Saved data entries
Start of Block

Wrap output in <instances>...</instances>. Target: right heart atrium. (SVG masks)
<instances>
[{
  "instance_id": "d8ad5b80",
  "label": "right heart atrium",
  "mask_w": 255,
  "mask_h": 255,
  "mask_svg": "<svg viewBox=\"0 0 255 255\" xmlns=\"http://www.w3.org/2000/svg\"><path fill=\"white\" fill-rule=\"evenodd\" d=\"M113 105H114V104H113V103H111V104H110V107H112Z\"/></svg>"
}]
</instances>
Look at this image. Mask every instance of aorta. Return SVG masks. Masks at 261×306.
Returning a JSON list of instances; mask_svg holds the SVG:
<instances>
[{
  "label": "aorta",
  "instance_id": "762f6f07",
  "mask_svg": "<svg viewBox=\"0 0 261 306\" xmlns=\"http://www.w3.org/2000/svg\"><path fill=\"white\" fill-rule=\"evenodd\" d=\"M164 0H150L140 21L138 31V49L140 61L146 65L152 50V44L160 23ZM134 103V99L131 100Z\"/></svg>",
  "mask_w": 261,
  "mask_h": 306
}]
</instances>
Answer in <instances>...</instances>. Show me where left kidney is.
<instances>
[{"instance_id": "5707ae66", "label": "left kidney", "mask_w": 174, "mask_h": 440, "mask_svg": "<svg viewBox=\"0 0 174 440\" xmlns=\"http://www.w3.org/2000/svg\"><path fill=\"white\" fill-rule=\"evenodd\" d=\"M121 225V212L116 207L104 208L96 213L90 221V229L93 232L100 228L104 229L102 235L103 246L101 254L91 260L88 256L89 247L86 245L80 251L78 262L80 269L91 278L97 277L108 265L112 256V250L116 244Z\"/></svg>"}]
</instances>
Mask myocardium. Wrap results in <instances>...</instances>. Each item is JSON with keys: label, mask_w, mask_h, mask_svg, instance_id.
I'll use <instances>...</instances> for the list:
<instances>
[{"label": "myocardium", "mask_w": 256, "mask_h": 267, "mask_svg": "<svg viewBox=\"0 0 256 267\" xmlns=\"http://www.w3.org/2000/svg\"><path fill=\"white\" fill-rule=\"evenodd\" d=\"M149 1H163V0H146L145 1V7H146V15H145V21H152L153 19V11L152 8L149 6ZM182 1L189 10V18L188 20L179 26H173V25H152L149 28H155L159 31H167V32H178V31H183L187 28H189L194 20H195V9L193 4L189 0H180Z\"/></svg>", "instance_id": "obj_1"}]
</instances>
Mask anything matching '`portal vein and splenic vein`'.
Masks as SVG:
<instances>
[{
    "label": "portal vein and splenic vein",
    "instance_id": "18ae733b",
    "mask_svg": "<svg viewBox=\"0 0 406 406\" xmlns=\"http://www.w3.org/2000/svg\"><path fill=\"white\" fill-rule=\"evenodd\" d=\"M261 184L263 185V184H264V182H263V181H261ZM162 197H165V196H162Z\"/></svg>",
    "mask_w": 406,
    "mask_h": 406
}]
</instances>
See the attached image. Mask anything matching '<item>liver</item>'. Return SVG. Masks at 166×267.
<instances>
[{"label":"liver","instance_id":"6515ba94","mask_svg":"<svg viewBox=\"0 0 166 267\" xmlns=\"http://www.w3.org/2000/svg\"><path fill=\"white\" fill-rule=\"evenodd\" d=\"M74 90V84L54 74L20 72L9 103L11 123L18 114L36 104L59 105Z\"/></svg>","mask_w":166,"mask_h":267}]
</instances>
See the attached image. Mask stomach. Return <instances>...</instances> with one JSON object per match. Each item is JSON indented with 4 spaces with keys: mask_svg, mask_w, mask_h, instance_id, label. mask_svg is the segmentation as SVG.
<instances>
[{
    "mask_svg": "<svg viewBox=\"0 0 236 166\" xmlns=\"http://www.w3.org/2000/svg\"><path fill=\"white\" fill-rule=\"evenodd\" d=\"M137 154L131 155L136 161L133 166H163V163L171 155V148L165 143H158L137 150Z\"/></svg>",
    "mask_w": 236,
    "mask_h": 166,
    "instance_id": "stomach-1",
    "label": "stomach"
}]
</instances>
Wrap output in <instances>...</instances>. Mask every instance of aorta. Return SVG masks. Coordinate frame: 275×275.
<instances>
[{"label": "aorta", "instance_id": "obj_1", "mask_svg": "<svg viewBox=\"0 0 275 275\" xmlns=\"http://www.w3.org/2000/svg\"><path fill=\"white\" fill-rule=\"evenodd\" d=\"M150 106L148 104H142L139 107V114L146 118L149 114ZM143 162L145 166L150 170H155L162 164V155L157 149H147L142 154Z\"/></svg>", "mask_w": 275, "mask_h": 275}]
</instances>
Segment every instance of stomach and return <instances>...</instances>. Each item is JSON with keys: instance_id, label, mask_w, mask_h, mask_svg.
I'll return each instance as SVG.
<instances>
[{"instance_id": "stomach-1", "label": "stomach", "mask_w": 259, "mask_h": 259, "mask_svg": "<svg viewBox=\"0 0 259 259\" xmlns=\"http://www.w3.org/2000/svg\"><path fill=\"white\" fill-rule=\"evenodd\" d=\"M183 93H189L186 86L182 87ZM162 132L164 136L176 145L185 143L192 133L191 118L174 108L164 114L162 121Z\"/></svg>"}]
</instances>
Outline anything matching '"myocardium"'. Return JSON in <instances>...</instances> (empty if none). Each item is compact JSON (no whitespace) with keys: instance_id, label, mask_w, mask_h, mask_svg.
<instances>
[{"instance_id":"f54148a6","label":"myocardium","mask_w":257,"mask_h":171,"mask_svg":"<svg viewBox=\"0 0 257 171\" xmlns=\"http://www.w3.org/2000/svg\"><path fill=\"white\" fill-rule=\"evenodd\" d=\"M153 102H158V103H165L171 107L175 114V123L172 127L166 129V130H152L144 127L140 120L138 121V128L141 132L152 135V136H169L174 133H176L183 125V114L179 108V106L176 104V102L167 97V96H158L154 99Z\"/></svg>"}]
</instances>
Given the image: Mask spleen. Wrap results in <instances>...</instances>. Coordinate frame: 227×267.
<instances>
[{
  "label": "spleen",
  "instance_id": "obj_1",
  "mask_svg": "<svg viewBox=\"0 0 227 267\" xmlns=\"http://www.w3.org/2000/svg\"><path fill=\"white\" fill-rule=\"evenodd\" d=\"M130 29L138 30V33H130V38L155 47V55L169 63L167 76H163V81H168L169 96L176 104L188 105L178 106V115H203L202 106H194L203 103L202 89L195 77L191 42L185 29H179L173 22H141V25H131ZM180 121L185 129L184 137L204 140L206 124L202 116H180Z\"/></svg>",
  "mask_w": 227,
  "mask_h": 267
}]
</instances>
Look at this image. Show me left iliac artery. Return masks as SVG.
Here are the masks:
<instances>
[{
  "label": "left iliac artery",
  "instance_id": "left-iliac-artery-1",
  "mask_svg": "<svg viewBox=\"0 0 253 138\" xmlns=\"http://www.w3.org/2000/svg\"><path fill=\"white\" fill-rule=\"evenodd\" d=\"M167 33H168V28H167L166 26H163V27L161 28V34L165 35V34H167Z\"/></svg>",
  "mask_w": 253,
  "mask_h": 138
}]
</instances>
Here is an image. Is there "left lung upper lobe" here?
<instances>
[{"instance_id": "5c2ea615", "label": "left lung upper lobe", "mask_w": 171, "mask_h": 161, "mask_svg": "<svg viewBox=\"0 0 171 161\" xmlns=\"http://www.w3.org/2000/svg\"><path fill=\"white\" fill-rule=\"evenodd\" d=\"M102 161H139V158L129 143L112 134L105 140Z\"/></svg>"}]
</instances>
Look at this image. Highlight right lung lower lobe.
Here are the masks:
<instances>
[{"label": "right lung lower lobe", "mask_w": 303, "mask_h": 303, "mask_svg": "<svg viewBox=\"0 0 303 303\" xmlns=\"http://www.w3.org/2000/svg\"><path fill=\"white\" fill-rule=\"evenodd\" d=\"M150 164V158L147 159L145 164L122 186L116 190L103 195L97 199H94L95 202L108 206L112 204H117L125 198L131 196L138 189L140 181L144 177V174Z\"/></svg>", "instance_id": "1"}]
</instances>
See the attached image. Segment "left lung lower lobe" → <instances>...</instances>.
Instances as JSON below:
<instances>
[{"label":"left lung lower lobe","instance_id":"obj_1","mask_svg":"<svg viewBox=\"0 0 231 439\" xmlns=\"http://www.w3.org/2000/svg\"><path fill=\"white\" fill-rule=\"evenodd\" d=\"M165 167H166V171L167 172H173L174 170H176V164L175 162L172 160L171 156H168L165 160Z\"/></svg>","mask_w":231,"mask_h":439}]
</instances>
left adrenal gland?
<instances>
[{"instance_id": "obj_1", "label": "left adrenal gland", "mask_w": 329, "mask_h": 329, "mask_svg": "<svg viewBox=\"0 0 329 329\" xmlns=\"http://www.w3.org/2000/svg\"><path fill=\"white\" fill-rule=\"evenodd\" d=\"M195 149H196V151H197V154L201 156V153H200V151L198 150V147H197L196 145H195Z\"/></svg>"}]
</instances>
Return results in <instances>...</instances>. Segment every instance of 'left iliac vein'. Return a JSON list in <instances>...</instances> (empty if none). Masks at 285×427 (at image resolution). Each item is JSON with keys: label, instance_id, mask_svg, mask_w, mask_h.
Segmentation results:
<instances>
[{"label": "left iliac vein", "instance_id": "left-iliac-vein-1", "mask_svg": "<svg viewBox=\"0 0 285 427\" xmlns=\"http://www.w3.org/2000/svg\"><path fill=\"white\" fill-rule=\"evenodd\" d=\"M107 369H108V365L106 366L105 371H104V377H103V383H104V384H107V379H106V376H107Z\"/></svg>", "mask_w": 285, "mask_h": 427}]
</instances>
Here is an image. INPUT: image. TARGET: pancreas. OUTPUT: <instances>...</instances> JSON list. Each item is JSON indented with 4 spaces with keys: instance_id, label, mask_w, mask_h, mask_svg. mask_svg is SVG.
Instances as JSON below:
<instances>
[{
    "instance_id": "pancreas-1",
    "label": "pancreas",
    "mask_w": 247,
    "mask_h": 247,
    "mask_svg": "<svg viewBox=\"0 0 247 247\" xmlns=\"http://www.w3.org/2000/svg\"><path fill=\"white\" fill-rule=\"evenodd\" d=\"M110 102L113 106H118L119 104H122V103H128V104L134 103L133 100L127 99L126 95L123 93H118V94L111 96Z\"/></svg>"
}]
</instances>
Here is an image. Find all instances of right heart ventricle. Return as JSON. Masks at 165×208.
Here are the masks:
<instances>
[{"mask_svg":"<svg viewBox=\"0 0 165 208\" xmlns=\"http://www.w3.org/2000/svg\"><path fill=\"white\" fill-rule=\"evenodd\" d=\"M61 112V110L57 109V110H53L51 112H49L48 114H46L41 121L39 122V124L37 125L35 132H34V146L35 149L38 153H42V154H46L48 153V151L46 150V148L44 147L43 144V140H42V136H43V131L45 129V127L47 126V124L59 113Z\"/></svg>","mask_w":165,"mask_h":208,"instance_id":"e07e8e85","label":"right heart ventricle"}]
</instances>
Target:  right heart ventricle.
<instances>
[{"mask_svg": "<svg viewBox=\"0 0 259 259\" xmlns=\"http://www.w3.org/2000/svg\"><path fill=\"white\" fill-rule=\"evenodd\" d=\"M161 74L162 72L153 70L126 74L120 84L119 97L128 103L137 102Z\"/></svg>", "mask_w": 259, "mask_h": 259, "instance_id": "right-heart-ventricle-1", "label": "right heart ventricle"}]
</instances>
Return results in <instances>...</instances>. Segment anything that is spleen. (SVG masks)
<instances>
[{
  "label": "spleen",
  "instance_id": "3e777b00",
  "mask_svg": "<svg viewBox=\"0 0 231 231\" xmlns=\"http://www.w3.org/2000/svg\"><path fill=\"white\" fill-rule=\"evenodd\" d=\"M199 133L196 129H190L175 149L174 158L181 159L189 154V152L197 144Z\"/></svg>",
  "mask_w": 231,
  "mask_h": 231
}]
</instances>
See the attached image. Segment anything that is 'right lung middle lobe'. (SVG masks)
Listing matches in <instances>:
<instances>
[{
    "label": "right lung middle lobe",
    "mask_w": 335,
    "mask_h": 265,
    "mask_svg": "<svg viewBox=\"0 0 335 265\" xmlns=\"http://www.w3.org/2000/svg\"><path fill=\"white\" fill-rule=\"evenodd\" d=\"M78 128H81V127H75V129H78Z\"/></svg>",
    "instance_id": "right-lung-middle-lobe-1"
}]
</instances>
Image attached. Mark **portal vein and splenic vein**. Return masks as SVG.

End of Block

- Directions -
The response should be the lines from the one containing "See the attached image. Segment anything" through the last line of the data, set down exactly and with no other line.

- Response area -
See the attached image. Segment anything that is 'right lung middle lobe'. (SVG masks)
Listing matches in <instances>:
<instances>
[{
    "label": "right lung middle lobe",
    "mask_w": 335,
    "mask_h": 265,
    "mask_svg": "<svg viewBox=\"0 0 335 265\" xmlns=\"http://www.w3.org/2000/svg\"><path fill=\"white\" fill-rule=\"evenodd\" d=\"M78 128H81V127H75V129H78Z\"/></svg>",
    "instance_id": "right-lung-middle-lobe-1"
}]
</instances>
Image attached. Mark **portal vein and splenic vein**. Return masks as SVG.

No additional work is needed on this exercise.